▶ [ASSIGNMENT]
Transcribe all the data below exactly, leaving its pictures out.

▶ [Dataset entries]

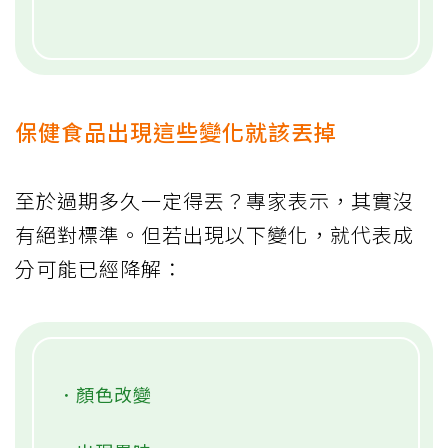
保健食品出現這些變化就該丟掉
至於過期多久一定得丟？專家表示，其實沒
有絕對標準。但若出現以下變化，就代表成
分可能已經降解：
．顏色改變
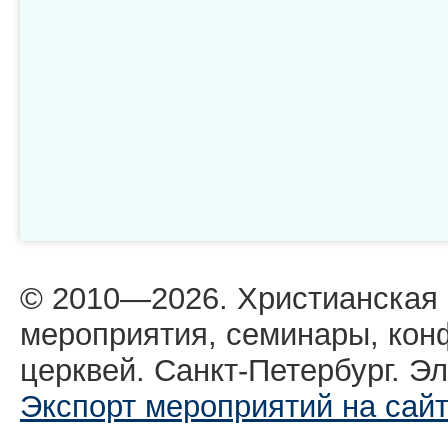
© 2010—2026. Христианская
мероприятия, семинары, кон
церквей. Санкт-Петербург. Эл
Экспорт мероприятий на сай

▶ [PROBLEM SOLUTION]
保健食品出現這些變化就該丟掉
至於過期多久一定得丟？專家表示，其實沒
有絕對標準。但若出現以下變化，就代表成
分可能已經降解：
．顏色改變
© 2010—2026. Христианская
мероприятия, семинары, кон
церквей. Санкт-Петербург. Эл
Экспорт мероприятий на сай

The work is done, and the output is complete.